● Record extracts
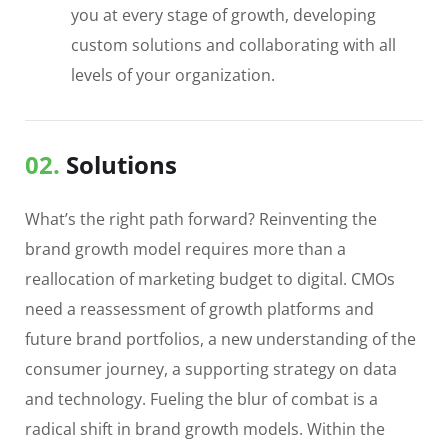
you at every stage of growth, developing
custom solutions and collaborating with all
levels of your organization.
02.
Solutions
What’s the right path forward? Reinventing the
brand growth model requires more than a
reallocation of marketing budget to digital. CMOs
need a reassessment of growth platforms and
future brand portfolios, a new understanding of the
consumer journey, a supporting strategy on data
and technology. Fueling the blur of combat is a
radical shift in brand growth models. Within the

...

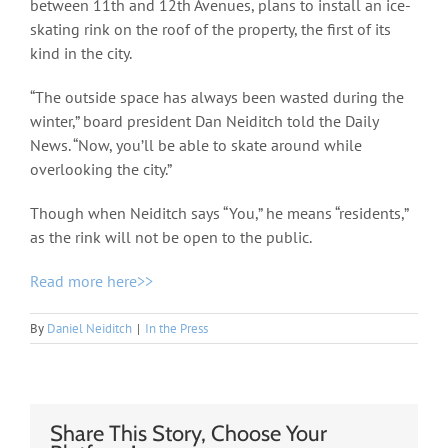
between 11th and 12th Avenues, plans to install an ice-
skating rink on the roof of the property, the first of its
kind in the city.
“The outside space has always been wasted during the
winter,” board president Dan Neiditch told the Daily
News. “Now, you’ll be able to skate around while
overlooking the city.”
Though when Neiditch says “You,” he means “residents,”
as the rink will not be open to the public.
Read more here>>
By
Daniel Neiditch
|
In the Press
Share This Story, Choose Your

...

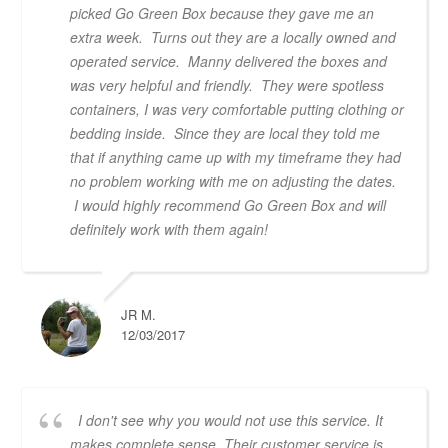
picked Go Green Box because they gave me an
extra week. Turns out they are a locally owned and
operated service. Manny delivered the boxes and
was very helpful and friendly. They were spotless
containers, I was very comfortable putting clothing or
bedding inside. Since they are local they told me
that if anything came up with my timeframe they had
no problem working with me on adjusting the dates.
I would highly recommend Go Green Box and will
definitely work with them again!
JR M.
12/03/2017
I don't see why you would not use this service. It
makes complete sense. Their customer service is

● About this task
Copy out precisely the lines from the line with "you at every stage of growth, developing" to the line with "and technology. Fueling" in the material above, including those two lines and omitting all the rest.

● Result for this task
you at every stage of growth, developing
custom solutions and collaborating with all
levels of your organization.
02.
Solutions
What’s the right path forward? Reinventing the
brand growth model requires more than a
reallocation of marketing budget to digital. CMOs
need a reassessment of growth platforms and
future brand portfolios, a new understanding of the
consumer journey, a supporting strategy on data
and technology. Fueling the blur of combat is a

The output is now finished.